An example of an interoperable pipeline

In this vignette we demonstrate an interoperable pipeline built using the analysisPipelines package, which contains a couple of filtering/ aggregation functions performed in Spark, which is then subsequently visualized through R functions using ggplot2

Initializing a Spark connection from R and loading the data

We initialize a Spark session using the sparkRSessionCreateIfNotPresent helper function in the analysisPipelines package, which internally uses SparkR. We then read the data into the Spark session using functions in the SparkR package. In this case we read a .csv file, though SparkR can work with multiple other data sources

## Define these variables as per the configuration of your machine. This is just an example.
sparkHome <- "/Users/naren/softwares/spark-2.3.1-bin-hadoop2.7/"
sparkMaster <- "local[1]"
sparkPackages <- c("org.apache.spark:spark-sql-kafka-0-10_2.11:2.3.1")

sparkRSessionCreateIfNotPresent(sparkHome = sparkHome, master = sparkMaster, sparkPackages = sparkPackages)

inputDataset <- iris

# Replacing '.' in column names with '_' as SparkR is not able to deal with '.' in column names
colnames(inputDataset) <- gsub(".", "_", colnames(inputDataset), fixed = T)

##Initializing Python connection

## Define these variables as per the configuration of your machine. This is just an example.

analysisPipelines::setPythonEnvir('python', '/Users/naren/anaconda3/bin/python')
os <- reticulate::import("os")
numpy <- reticulate::import("numpy")
pandas <- reticulate::import("pandas")
sklearn <- reticulate::import("sklearn")

reticulate::source_python(system.file("python/sampleFunctions.py", package = "analysisPipelines"))

reticulate::py_config()

Creating an analysisPipeline object

We then initialize an AnalysisPipeline, with the input dataset

pipelineObj <- AnalysisPipeline(input = inputDataset)

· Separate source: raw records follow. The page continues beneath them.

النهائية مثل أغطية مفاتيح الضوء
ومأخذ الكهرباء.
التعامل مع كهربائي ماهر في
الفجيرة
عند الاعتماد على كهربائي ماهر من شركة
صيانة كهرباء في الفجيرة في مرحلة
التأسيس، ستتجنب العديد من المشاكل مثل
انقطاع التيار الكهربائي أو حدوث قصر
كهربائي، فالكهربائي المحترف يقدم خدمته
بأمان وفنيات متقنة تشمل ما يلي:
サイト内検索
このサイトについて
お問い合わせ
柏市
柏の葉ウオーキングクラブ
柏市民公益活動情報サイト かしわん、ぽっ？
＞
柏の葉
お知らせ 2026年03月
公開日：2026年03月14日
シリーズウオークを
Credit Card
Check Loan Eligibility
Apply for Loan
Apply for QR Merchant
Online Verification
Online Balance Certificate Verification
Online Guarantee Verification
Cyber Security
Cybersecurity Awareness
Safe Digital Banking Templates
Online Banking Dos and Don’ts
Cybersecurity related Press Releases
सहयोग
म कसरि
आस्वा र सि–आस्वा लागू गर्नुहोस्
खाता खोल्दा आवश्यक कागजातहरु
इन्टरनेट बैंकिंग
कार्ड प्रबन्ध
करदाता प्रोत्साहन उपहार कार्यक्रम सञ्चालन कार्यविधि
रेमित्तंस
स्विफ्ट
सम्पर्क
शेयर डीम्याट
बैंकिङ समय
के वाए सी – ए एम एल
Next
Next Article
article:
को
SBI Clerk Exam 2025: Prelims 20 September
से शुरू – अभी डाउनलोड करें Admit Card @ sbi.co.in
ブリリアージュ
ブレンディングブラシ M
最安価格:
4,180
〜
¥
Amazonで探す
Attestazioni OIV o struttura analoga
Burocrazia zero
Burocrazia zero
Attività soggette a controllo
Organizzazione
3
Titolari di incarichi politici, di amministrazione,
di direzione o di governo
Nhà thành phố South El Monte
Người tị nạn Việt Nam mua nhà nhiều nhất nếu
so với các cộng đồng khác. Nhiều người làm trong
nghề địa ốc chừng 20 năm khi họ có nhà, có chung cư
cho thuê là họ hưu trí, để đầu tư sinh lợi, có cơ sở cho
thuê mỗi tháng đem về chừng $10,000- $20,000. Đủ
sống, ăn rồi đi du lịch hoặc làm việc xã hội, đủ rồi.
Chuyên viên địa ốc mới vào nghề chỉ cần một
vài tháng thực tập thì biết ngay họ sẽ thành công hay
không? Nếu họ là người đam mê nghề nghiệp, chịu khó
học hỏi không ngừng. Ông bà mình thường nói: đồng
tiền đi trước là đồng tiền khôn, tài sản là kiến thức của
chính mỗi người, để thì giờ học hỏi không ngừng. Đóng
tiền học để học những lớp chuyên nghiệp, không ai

Registering functions to work in the Spark environment

In order to manipulate the data in the Spark environment, we define our own functions using SparkR interface functions. We then register these functions with the AnalysisPipeline object, so that they can be used in constructing a pipeline.

The getRegistry function lists all the registered functions, along with details such as which engine they should run on.

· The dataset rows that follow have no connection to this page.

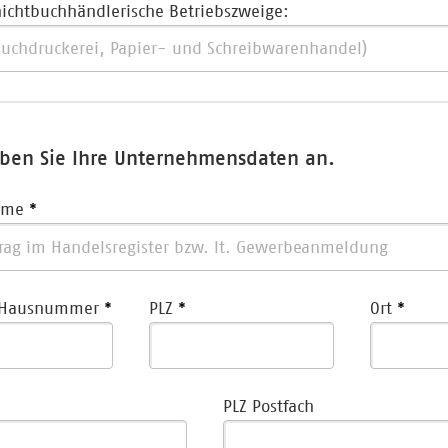
ichtbuchhändlerische Betriebszweige:
eben Sie Ihre Unternehmensdaten an.
ame
 Hausnummer
PLZ
Ort
PLZ Postfach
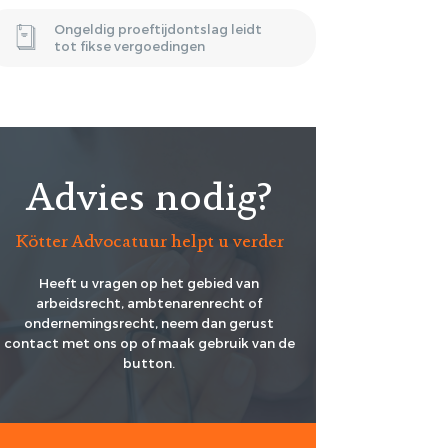
Ongeldig proeftijdontslag leidt
tot fikse vergoedingen
Advies nodig?
Kötter Advocatuur helpt u verder
Heeft u vragen op het gebied van
arbeidsrecht, ambtenarenrecht of
ondernemingsrecht, neem dan gerust
contact met ons op of maak gebruik van de
button.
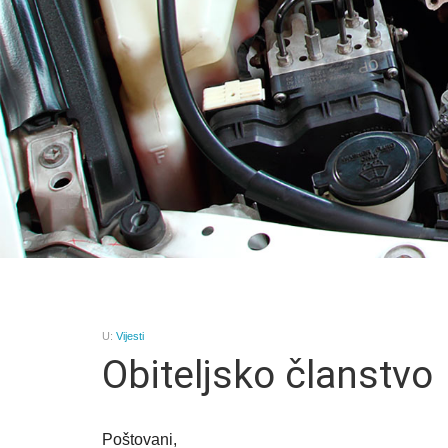
U:
Vijesti
Obiteljsko članstvo
Poštovani,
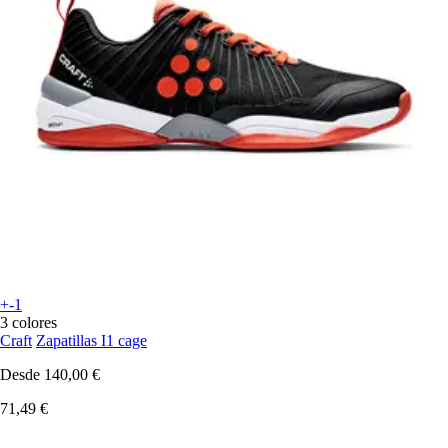
+-1
3 colores
Craft
Zapatillas I1 cage
Desde
140,00 €
71,49 €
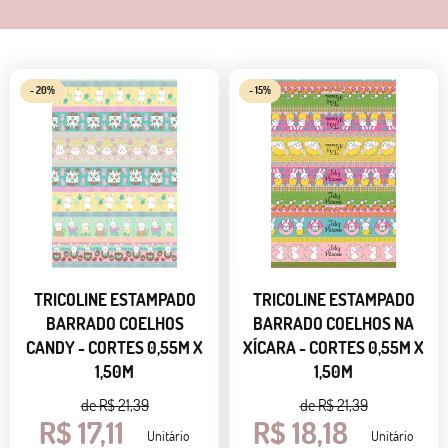
- 20%
- 15%
TRICOLINE ESTAMPADO
TRICOLINE ESTAMPADO
BARRADO COELHOS
BARRADO COELHOS NA
CANDY - CORTES 0,55M X
XÍCARA - CORTES 0,55M X
1,50M
1,50M
de
R$ 21,39
de
R$ 21,39
R$ 17,11
R$ 18,18
Unitário
Unitário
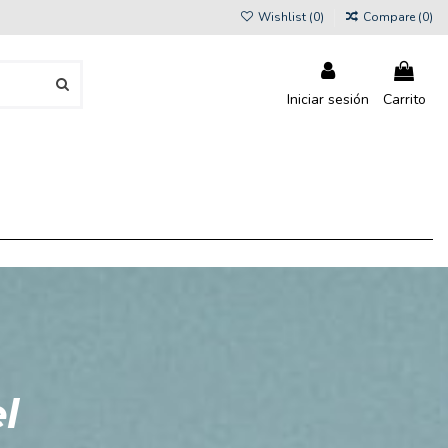
Wishlist (
0
)
Compare (
0
)
Iniciar sesión
Carrito
l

getSchema <- function(inputDataset) {
  sparkSchema <- SparkR::schema(inputDataset)
 return(sparkSchema)
}

filterData <- function(inputDataset, condition) {
  filteredData <- SparkR::filter(inputDataset, condition)
 return(filteredData)
}

registerFunction(functionName = "getSchema", engine = "spark") 
registerFunction(functionName = "filterData", engine = "spark") 


getRegistry()

Registering R functions

Similar to the Spark functions, we register some user-defined functions in R. In this case to plot a bivariate plot using ggplot2.

rBivarPlots <- function(dataset, select_var_name_1, select_var_name_2, priColor = "blue", secColor= "black") {

  numeric_cols <- unlist(getDatatype(dataset)['numeric_cols'])
  cat_cols <- unlist(getDatatype(dataset)['cat_cols'])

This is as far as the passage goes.